The new rule becomes effective in June 2011, and is structured in two phases. It essentially abolishes the manufacture and sale of drop-side cribs, which have been the subject of recalls due to thousands of incidents blamed on faulty hardware, poor design, or incorrect assembly by caregivers. In June 2010, more than two million drop-side cribs were recalled by seven manufacturers. Hundreds of thousands of other cribs were recalled before and after that recall. Since 2007, 11 million cribs have been recalled. At least 32 infants died from suffocation or strangulation associated with drop-side cribs since 2000.
Cribs affected by the new standards fall into two categories: “full-size” cribs are intended for home use, and “non-full-size” cribs are larger, smaller, portable or shaped differently than a typical crib. Products such as play yards, cradles, and bassinets are not considered “non-full-size”, so they are excluded from the new crib rule. Non-full-size cribs make up about 10% of all crib sales.

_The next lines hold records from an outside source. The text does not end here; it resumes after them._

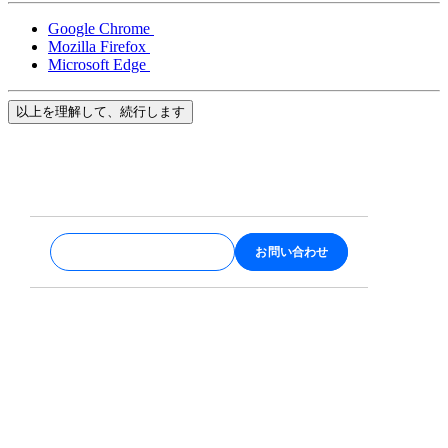
Google Chrome
Mozilla Firefox
Microsoft Edge
以上を理解して、続行します
まずは無料で登録してみる
お問い合わせ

In a key amendment to the new rule, the CPSC will give child care centers, family child care homes and places of public accommodation such as hotels an additional two years (December 2012) to replace their inventory of existing cribs with new ones. The agency estimates that 935,000 cribs will need to be replaced by child care centers and hotels at an approximate cost of $467 million. The average cost of replacing cribs per facility is estimated to be in the range of $2,000 to $22,000.

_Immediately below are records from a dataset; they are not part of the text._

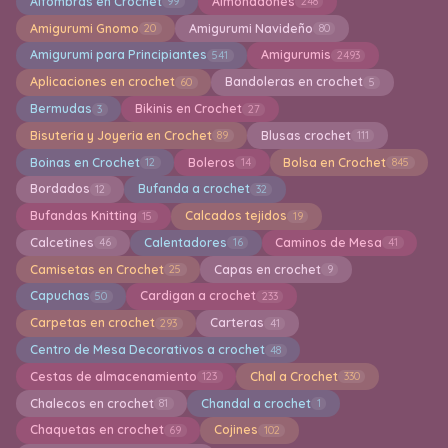
Alfombras en Crochet
Almohadones
99
248
Amigurumi Gnomo
Amigurumi Navideño
20
80
Amigurumi para Principiantes
Amigurumis
541
2493
Aplicaciones en crochet
Bandoleras en crochet
60
5
Bermudas
Bikinis en Crochet
3
27
Bisuteria y Joyeria en Crochet
Blusas crochet
89
111
Boinas en Crochet
Boleros
Bolsa en Crochet
12
14
845
Bordados
Bufanda a crochet
12
32
Bufandas Knitting
Calcados tejidos
15
19
Calcetines
Calentadores
Caminos de Mesa
46
16
41
Camisetas en Crochet
Capas en crochet
25
9
Capuchas
Cardigan a crochet
50
233
Carpetas en crochet
Carteras
293
41
Centro de Mesa Decorativos a crochet
48
Cestas de almacenamiento
Chal a Crochet
123
330
Chalecos en crochet
Chandal a crochet
81
1
Chaquetas en crochet
Cojines
69
102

The extension not only gives breathing room to those facilities — so as not to incur an immediate financial burden — but it’s good news for crib manufacturers who will have a predictable revenue stream over the course of two years with minimal design and operational adjustments required.
The Juvenile Products Manufacturers Association, representing 250 manufacturers in North America, has been a partner with the CPSC to educate parents and caregivers about the potential dangers of drop-side cribs and to provide free immobilization kits to stabilize drop-side cribs. The JPMA has been supportive of the new crib rule as long as its members have sufficient time to get products into the marketplace.

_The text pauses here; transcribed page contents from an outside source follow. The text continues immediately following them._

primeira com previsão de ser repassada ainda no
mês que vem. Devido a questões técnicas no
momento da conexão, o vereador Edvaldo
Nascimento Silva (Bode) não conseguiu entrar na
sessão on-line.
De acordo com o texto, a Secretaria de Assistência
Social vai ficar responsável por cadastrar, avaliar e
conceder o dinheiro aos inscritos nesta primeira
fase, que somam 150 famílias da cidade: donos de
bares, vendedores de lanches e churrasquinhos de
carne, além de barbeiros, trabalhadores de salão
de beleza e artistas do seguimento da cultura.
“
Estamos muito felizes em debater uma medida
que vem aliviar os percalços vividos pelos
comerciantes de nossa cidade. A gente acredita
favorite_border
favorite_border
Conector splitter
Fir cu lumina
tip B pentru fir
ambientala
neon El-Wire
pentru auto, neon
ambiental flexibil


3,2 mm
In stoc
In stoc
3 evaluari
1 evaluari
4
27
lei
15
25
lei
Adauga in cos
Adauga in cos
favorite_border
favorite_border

CPSC Chairman Inez Tenenbaum expressed sensitivity regarding the time frame of compliance, but she promised an outreach campaign involving state and local agencies to aggressively spread the word. “Full compliance for every child care center in the United States and its territories will be no easy task, and choosing how best to achieve this goal in a reasonable and timely fashion has not been accomplished with ease,” Tenenbaum said in a statement. “I believe we have struck the right balance to ensure that children will benefit from safer cribs while at the same time working to prevent a crippling impact on smaller entities and a crisis in available child care for working families.”
The CPSC says that 147 fatalities and 1,675 injuries associated with full-size cribs were reported to the agency between November 2007 and April 2010. During the same period, the agency reported 6 fatalities and 28 injuries associated with non-full-size cribs.
Although problems with drop-side cribs have been the focus of the CPSC, the crib industry, and safety advocates, other circumstances have caused injuries or deaths. While 22% of all incidents and 12% of all reported fatalities were associated with full-size drop-side cribs, the majority of incidents were caused by other means: infants falling out of cribs; entrapment of heads or limbs either between the slats or between the mattresses and crib frame; slat breakages; and the presence of pillows or cushions in the sleep area. The CPSC points to “failure or defect in the product itself” as the cause for the vast majority of crib-related incidents.